Member of the West Virginia Senate from the 10th district
- Incumbent
- Assumed office December 1, 2020 Serving with Vince Deeds
- Preceded by: Kenny Mann

Personal details
- Born: Jack David Woodrum August 4, 1963 (age 62) Hinton, West Virginia, U.S.
- Party: Republican
- Spouse: Debra Woodrum
- Education: Cincinnati College of Mortuary Science, Tyree School of Real Estate, West Virginia University

= Jack Woodrum =

American politician

Jack David Woodrum (born August 15, 1963) is an American politician who has served as the junior West Virginia State Senator from the 10th district since 2020. Woodrum is a Republican.

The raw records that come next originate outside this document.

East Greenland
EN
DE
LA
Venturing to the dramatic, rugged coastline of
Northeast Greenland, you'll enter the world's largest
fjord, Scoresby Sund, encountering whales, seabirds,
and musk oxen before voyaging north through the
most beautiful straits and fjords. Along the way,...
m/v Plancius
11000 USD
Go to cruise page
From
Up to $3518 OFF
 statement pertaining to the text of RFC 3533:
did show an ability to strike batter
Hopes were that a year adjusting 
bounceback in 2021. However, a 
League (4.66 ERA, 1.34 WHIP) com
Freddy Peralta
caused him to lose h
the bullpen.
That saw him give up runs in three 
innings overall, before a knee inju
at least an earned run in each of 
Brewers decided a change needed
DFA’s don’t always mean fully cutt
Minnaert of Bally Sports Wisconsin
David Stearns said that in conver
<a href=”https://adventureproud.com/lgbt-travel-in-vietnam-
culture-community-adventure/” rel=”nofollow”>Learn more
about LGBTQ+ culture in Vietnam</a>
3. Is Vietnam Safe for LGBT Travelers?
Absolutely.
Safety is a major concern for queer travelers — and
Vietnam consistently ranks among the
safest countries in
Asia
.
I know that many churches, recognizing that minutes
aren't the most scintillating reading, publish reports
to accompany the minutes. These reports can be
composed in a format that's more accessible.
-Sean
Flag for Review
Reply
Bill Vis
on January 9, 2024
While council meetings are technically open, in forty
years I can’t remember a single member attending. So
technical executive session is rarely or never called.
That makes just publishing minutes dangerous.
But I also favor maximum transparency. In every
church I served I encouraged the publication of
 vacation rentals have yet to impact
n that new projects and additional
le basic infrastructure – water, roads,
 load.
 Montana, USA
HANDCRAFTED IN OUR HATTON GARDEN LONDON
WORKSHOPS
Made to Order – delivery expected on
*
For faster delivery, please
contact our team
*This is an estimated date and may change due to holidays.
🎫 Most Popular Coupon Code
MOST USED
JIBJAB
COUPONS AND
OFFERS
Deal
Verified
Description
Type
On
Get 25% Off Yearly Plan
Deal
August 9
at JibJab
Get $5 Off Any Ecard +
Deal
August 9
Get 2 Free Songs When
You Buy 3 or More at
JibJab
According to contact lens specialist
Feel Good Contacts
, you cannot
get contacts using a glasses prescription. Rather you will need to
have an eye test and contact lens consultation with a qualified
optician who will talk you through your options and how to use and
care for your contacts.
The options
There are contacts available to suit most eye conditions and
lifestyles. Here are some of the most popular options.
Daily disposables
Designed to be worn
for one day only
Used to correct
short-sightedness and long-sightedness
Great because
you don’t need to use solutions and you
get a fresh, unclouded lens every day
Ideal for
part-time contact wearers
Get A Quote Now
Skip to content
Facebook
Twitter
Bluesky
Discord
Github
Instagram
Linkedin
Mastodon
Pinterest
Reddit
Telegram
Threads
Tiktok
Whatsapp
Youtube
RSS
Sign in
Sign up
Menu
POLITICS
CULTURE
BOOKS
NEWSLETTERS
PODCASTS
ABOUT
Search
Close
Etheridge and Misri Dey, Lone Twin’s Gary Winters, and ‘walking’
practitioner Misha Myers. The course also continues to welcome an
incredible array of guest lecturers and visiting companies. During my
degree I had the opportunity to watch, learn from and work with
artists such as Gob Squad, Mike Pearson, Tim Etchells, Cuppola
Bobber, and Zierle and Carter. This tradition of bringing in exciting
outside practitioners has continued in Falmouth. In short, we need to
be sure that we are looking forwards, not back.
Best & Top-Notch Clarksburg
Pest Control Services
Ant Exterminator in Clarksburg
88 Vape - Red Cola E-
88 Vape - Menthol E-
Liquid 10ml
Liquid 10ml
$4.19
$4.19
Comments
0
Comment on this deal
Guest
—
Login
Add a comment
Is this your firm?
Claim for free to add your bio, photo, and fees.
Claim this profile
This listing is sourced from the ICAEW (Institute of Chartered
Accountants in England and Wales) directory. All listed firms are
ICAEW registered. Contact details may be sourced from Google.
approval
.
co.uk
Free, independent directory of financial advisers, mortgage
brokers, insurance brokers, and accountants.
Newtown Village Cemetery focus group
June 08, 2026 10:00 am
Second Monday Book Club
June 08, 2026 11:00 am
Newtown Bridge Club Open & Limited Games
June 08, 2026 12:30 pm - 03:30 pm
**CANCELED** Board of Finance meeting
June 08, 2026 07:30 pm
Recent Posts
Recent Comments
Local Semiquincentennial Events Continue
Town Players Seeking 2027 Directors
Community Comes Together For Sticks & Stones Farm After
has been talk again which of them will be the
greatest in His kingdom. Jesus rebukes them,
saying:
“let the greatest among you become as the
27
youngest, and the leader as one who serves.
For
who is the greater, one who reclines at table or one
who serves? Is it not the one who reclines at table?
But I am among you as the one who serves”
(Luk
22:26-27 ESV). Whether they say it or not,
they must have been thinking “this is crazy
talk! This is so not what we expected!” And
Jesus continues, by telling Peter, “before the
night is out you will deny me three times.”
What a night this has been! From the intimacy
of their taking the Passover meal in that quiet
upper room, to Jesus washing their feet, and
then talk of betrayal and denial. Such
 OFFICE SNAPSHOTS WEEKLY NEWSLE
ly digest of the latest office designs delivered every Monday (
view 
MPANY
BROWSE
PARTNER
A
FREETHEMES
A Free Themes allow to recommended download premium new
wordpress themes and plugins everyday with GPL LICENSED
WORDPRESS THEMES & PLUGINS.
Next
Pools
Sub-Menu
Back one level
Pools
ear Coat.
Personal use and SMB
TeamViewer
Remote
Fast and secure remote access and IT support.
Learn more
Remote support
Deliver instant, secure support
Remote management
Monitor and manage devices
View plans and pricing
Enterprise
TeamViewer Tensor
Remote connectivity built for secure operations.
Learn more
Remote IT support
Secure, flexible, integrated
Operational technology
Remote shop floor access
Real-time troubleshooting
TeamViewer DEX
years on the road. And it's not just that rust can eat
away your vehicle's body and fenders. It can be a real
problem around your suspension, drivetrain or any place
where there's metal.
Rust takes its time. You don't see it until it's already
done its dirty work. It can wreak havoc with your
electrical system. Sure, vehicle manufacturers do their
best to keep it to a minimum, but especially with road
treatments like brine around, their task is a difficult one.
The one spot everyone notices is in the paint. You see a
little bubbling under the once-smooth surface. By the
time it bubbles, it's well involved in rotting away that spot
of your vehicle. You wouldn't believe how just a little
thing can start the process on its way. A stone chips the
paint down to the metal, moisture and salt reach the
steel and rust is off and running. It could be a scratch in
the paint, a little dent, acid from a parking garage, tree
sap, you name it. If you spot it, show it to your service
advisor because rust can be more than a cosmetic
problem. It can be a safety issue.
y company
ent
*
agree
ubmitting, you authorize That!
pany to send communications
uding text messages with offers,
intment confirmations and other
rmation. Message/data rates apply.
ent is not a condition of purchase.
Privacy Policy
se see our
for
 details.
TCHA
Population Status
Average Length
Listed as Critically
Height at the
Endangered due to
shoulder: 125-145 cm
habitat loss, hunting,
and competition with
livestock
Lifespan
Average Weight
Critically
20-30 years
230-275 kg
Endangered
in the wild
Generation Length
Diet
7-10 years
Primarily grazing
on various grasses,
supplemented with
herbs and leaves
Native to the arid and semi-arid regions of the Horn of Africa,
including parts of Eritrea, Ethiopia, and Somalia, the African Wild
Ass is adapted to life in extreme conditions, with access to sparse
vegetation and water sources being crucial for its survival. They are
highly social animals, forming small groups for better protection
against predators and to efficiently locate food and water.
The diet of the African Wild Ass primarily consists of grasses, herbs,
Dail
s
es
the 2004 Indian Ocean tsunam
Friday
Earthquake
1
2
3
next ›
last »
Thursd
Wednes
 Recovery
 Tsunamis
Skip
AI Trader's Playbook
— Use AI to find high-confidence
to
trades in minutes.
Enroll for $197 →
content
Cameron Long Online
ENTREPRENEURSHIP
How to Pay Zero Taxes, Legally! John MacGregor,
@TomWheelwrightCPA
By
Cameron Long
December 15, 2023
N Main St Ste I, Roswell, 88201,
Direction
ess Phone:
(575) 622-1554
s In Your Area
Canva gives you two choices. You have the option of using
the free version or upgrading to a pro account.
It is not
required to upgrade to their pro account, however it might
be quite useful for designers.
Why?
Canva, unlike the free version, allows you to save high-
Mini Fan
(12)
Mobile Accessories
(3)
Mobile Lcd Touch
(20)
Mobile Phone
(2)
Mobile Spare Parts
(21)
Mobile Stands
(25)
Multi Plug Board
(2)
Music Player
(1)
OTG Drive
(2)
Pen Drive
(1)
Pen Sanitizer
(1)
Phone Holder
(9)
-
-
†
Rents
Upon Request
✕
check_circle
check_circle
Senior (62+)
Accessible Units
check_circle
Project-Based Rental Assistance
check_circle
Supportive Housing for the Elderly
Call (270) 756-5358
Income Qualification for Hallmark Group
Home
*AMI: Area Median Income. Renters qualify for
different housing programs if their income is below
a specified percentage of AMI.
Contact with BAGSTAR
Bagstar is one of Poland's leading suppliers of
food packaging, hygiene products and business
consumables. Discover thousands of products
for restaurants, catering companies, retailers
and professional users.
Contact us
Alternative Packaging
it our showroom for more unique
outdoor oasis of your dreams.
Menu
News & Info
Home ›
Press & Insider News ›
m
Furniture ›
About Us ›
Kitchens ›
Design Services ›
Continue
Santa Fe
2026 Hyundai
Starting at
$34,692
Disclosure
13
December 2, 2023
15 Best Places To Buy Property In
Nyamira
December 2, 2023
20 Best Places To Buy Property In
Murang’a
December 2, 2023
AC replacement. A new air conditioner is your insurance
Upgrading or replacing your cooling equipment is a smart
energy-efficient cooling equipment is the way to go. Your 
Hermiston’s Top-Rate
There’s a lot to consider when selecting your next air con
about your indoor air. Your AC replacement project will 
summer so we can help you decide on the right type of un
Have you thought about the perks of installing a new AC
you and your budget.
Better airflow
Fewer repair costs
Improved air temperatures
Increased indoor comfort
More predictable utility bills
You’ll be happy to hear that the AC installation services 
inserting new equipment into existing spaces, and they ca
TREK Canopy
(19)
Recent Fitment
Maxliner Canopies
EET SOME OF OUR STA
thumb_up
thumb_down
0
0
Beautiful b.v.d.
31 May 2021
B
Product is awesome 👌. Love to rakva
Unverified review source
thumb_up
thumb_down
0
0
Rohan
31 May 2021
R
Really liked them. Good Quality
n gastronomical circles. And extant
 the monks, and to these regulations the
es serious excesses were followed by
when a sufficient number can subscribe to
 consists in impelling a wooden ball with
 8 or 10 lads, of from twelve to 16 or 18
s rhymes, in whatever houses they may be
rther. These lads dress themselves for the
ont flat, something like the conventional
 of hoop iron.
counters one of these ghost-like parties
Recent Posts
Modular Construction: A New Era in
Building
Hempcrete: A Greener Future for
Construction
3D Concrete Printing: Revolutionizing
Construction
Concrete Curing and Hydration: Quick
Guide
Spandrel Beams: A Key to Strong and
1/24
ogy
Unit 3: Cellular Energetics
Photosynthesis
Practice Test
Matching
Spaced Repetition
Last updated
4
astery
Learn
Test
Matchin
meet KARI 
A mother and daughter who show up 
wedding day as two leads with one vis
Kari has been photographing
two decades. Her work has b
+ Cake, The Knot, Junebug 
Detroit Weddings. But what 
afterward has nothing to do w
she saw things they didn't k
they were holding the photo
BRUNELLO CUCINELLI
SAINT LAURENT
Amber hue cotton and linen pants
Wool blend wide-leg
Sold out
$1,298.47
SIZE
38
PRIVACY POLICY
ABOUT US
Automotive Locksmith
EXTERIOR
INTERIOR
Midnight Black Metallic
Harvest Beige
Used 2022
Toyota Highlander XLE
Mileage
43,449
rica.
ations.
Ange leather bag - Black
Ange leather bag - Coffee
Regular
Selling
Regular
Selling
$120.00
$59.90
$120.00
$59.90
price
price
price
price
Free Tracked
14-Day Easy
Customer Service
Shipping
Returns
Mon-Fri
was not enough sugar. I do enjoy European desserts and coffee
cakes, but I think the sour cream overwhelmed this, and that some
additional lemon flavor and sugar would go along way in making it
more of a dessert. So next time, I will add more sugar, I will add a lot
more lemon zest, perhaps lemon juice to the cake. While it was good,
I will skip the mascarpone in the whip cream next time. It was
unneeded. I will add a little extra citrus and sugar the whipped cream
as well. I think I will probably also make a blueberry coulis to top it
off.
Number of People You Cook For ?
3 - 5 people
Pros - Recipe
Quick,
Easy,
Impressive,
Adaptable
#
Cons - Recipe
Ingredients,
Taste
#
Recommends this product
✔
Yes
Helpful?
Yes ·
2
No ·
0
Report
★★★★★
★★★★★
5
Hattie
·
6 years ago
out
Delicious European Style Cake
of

==Early life, education, and career==
Woodrum is the son of Joan Woodrum and Jack Woodrum. He received his degree in mortuary science from the Cincinnati College of Mortuary Science and also attended West Virginia University. Before seeking office, Woodrum was employed as a funeral director and mortician. He also served as the president of the Summers County commission.

==Elections==
===2020===
In his primary election, Woodrum defeated fellow Republican Dan Hill with 62.34% of the vote. There was no incumbent in the race as Woodrum was running to fill the seat of retiring State Senator Kenny Mann.

In the general election, Woodrum defeated Democrat William Laird IV (who had previously served the 10th district) with 58.59% of the vote.

==Tenure==
===Committee assignments===
- Interstate Cooperation (Chair)
- Agriculture and Rural Development (Vice chair)
- Economic Development
- Government Organization
- Health and Human Resources
- Judiciary
- Natural Resources
- Transportation and Infrastructure

As of 2020, Woodrum has a C rating from the West Virginia Citizens Defense League, a gun rights organization, and is a member of the National Rifle Association of America.

===Worker's rights===
Woodrum voted for SB 11, a bill that would make it more difficult for employees to strike.

===Confederate monuments===
In the State Senate, Woodrum was the lead sponsor of SB 685, the West Virginia Monument and Memorial Protection Act, which would prohibit the removal of Confederate monuments and memorials in West Virginia.

==Personal life==
Woodrum is married to Debra Woodrum and has three children and one grandchild. He is a Baptist.